Abstract

The study of interspecific variation in plant ecological strategies has revealed suites of traits associated with leaf life span and with maximum levels of water deficit (measured as leaf water potentials). Here, the relationship between these sets of traits was examined in a study of 20 co-occurring chaparral shrubs that vary in leaf habit, rooting depth, and regeneration strategies. Leaf life span (LLS) and minimum seasonal water potentials (ψmin) were not significantly correlated, suggesting that they are associated with independent aspects of functional variation. Multiple regression analyses of a large suite of physiological, functional, and phenological attributes in relation to these two “anchor traits” supported this view. Short LLS was significantly associated with high specific leaf area, high carbon assimilation and leaf nitrogen (per mass), early onset of growth, and a multistemmed, short stature growth form.

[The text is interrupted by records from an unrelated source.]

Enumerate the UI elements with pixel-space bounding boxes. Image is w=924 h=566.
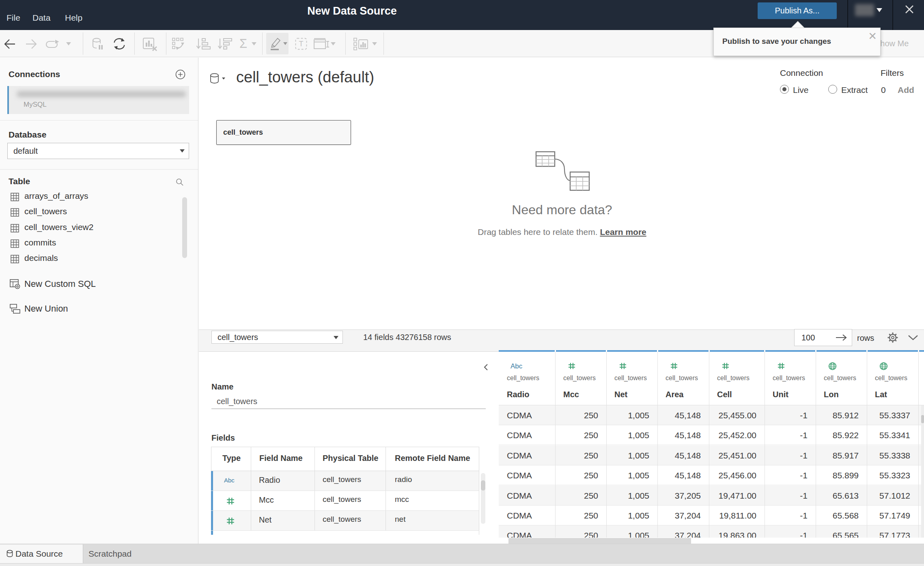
svg-text:T: T xyxy=(299,40,304,48)
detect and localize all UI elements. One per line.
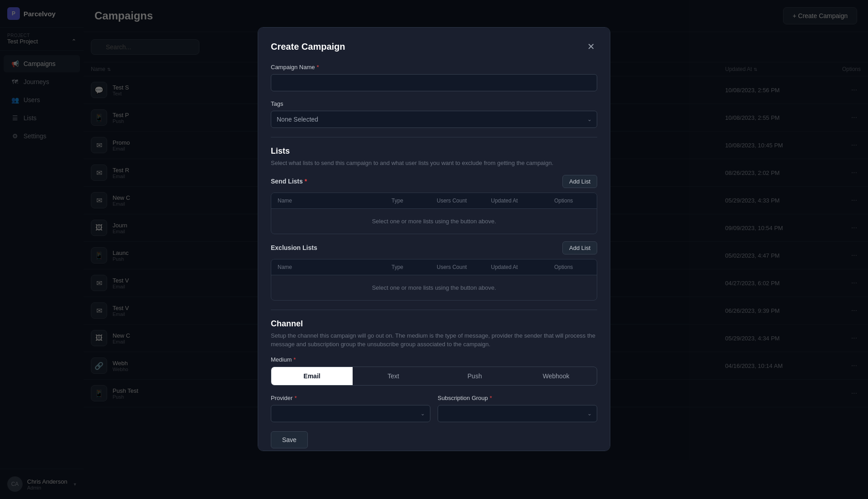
provider-group: Provider * ⌄ bbox=[271, 395, 430, 422]
save-button[interactable]: Save bbox=[271, 431, 308, 448]
send-lists-subsection: Send Lists * Add List Name Type Users Co… bbox=[271, 175, 597, 234]
send-lists-table-header: Name Type Users Count Updated At Options bbox=[271, 193, 597, 209]
provider-select-wrapper: ⌄ bbox=[271, 405, 430, 422]
exclusion-lists-subsection: Exclusion Lists Add List Name Type Users… bbox=[271, 241, 597, 301]
provider-subscription-grid: Provider * ⌄ Subscription Group * bbox=[271, 395, 597, 422]
lists-section-desc: Select what lists to send this campaign … bbox=[271, 159, 597, 168]
lists-section: Lists Select what lists to send this cam… bbox=[271, 146, 597, 301]
modal-overlay[interactable]: Create Campaign ✕ Campaign Name * Tags N… bbox=[0, 0, 868, 499]
exclusion-lists-title: Exclusion Lists bbox=[271, 244, 317, 251]
send-lists-empty: Select one or more lists using the butto… bbox=[271, 209, 597, 234]
required-indicator: * bbox=[294, 395, 297, 401]
send-lists-header: Send Lists * Add List bbox=[271, 175, 597, 188]
campaign-name-input[interactable] bbox=[271, 74, 597, 91]
channel-section: Channel Setup the channel this campaign … bbox=[271, 319, 597, 448]
required-indicator: * bbox=[293, 356, 296, 363]
exclusion-lists-header: Exclusion Lists Add List bbox=[271, 241, 597, 254]
send-lists-title: Send Lists * bbox=[271, 178, 307, 185]
medium-email-button[interactable]: Email bbox=[271, 367, 353, 385]
modal-title: Create Campaign bbox=[271, 42, 345, 52]
medium-webhook-button[interactable]: Webhook bbox=[515, 367, 597, 385]
lists-section-title: Lists bbox=[271, 146, 597, 156]
subscription-group-select-wrapper: ⌄ bbox=[438, 405, 597, 422]
provider-select[interactable] bbox=[271, 405, 430, 422]
exclusion-lists-table-header: Name Type Users Count Updated At Options bbox=[271, 259, 597, 275]
add-exclusion-list-button[interactable]: Add List bbox=[562, 241, 597, 254]
required-indicator: * bbox=[317, 64, 319, 71]
subscription-group-select[interactable] bbox=[438, 405, 597, 422]
tags-select[interactable]: None Selected bbox=[271, 111, 597, 128]
add-send-list-button[interactable]: Add List bbox=[562, 175, 597, 188]
medium-push-button[interactable]: Push bbox=[434, 367, 515, 385]
medium-text-button[interactable]: Text bbox=[353, 367, 434, 385]
create-campaign-modal: Create Campaign ✕ Campaign Name * Tags N… bbox=[258, 27, 610, 451]
channel-section-desc: Setup the channel this campaign will go … bbox=[271, 331, 597, 349]
medium-label: Medium * bbox=[271, 356, 597, 363]
subscription-group-group: Subscription Group * ⌄ bbox=[438, 395, 597, 422]
exclusion-lists-empty: Select one or more lists using the butto… bbox=[271, 275, 597, 300]
campaign-name-group: Campaign Name * bbox=[271, 64, 597, 91]
modal-close-button[interactable]: ✕ bbox=[585, 40, 597, 53]
modal-header: Create Campaign ✕ bbox=[271, 40, 597, 53]
exclusion-lists-table: Name Type Users Count Updated At Options… bbox=[271, 259, 597, 301]
tags-label: Tags bbox=[271, 100, 597, 107]
required-indicator: * bbox=[490, 395, 492, 401]
channel-section-title: Channel bbox=[271, 319, 597, 329]
subscription-group-label: Subscription Group * bbox=[438, 395, 597, 401]
medium-selector: Email Text Push Webhook bbox=[271, 367, 597, 386]
required-indicator: * bbox=[305, 178, 307, 185]
medium-group: Medium * Email Text Push Webhook bbox=[271, 356, 597, 386]
campaign-name-label: Campaign Name * bbox=[271, 64, 597, 71]
provider-label: Provider * bbox=[271, 395, 430, 401]
tags-group: Tags None Selected ⌄ bbox=[271, 100, 597, 128]
tags-select-wrapper: None Selected ⌄ bbox=[271, 111, 597, 128]
send-lists-table: Name Type Users Count Updated At Options… bbox=[271, 193, 597, 234]
save-section: Save bbox=[271, 431, 597, 448]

This suite of traits was also associated with opportunistic regeneration following physical disturbance. Area-based gas exchange was not tightly linked to LLS. Low ψmin (i.e., greater water deficit) was associated with high wood density, small vessel diameters, thin twigs, low leaf area : sapwood area ratios, and early onset of leaf abscission. Among the evergreen species, this suite of traits was most characteristic of post-fire seeders, which depend on high drought tolerance for post-fire regeneration of seedlings. Plant stature was the only trait associated with both the LLS axis and the ψmin axis of functional variation. A two-dimensional strategy space, approximately defined by LLS and ψmin, can be used to distinguish contrasting strategies of drought tolerance vs. avoidance, and alternative modes of regeneration following fire and other disturbance. This conceptual scheme illustrates the strength of a trait-based approach to defining plant strategies in relation to resource availability and disturbance.